Postgres 11 Hash Partitioning Part1

October 9, 2018

Goal: Explore Postgres 11’s Declarative Partitioning features

This entire post is detailed explanation of a thread in postgresql mailing list and wonderful answers by David Rowley

Why do I need partitions? I already have an index!

A partition is a logical unit that can be
- drop-ed and removed from queried dataset as well as the database
- detach-ed from the frequently queried dataset, but retained in the database for adhoc queries
- detach-ed and attach-ed somewhere else (say, another table in same postgres instance)
Whenever optmizer decides to fall back to a sequential scan, you would be scanning a smaller table.
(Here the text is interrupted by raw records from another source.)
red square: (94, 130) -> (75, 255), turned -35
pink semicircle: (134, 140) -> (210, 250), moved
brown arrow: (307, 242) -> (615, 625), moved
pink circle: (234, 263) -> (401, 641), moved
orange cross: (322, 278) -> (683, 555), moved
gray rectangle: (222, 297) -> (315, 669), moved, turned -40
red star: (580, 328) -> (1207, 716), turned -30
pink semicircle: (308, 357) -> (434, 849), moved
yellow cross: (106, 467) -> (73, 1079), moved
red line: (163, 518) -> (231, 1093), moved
Types of partitioning - `list`, `range`, and `hash`

If your dataset needs to be partitioned by date where you can expire data easily, choose list or range. I will not go into these, because Postgres documentation itself explains this very well. It may be worthwhile to read that document first.
hash is special, it may be what you need if your key isn’t something you can easily enumerate, say a userid. hash will distribute the data evenly (assuming the users themselves are evenly distributed). Instead of configuring data for user1 to go into the child table partition-for-user1, we would be asking for it to be directed to partition-N where N = hash(key) % M, M being the number of partitions.
- Do not use hash partitions if you need to expire data. For example, if you decided to use HASH(date), it wouldn’t let you archive a month’s worth of data easily. HASH(‘2018-10-01’) has no relation to HASH(‘2018-10-01’)

Annoyances with builtin `HASH` partitioning

Postgres uses a builtin hash function that isn’t one of the popular hashes typically available in programming languages.
If you need the ability to move partitions around (which was unique to my use case), you need to identity (from your application), which key resolves to which partition.
See this thread. It seems, it is worthwhile to investigate custom partitioning.
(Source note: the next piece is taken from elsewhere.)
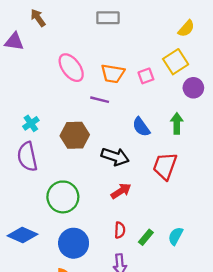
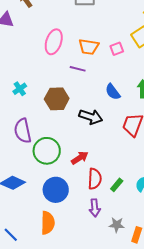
pink ellipse: (71, 68) -> (54, 42), turned 55
purple semicircle: (27, 157) -> (23, 131), moved
red arrow: (121, 191) -> (80, 158), moved
red semicircle: (120, 230) -> (95, 179), size x1.5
But first, let us get familiar with the builtin hash partitioning

Create main table

hyper=> create table foobar (k text, something_else int) partition by hash (k);
CREATE TABLE

Let us try to insert some data

hyper=> insert into foobar values ('Hello', 25);
ERROR:  no partition of relation "foobar" found for row
DETAIL:  Partition key of the failing row contains (k) = (Hello).

Well, we told postgres to use HASH to partition, but didn’t tell it how to resolve a hash value to a partition. Let us see what is the hash for key = ‘hello’…
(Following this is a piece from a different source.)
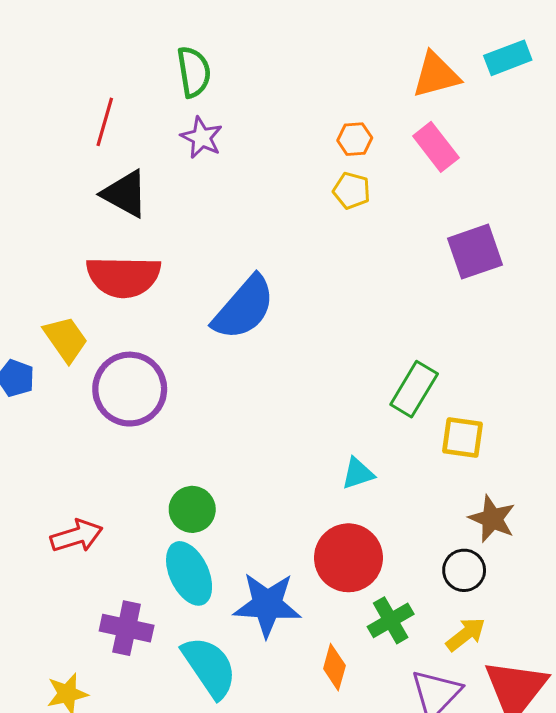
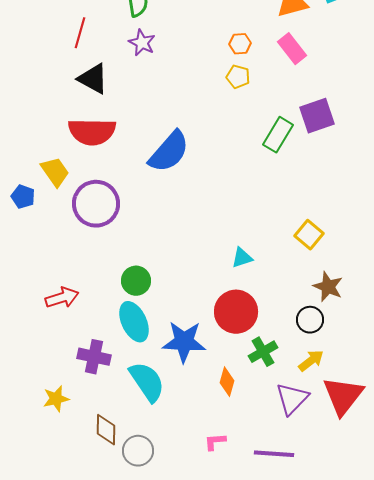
green rectangle: (414, 389) -> (278, 135), moved
yellow square: (463, 438) -> (309, 235), turned 32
hyper=> select hashtext('Hello');
 hashtext
-----------
 820977155
(1 row)

NOTE: hashtext() is not really the one PG uses, but that is the closest approximation for now.

How does `820977155` map to a child table / partition ?

The trick is to do a mod using the number of partitions (let us say 4 for now)

hyper=> select 820977155 % 4;
 ?column?
----------
        3
(1 row)

hyper=> create table foobar3 partition of foobar for values with (modulus 4, remainder 3);
CREATE TABLE

This asks PG to take a hash value like 820977155 and do modulo 4 and find the remainder and use that as the partition identifier, which, for value=3 is tied to foobar3

hyper=> create table foobar3 partition of foobar for values with (modulus 4, remainder 3);
CREATE TABLE
hyper=> \d foobar
                   Table "public.foobar"
     Column     |  Type   | Collation | Nullable | Default
----------------+---------+-----------+----------+---------
 k              | text    |           |          |
 something_else | integer |           |          |
Partition key: HASH (k)
Number of partitions: 1 (Use \d+ to list them.)
	
hyper=> \d+ foobar
                                       Table "public.foobar"
     Column     |  Type   | Collation | Nullable | Default | Storage  | Stats target | Description
----------------+---------+-----------+----------+---------+----------+--------------+-------------
 k              | text    |           |          |         | extended |              |
 something_else | integer |           |          |         | plain    |              |
Partition key: HASH (k)
Partitions: foobar3 FOR VALUES WITH (modulus 4, remainder 3)

Try again?

hyper=> insert into foobar values ('Hello', 25);
ERROR:  no partition of relation "foobar" found for row
DETAIL:  Partition key of the failing row contains (k) = (Hello).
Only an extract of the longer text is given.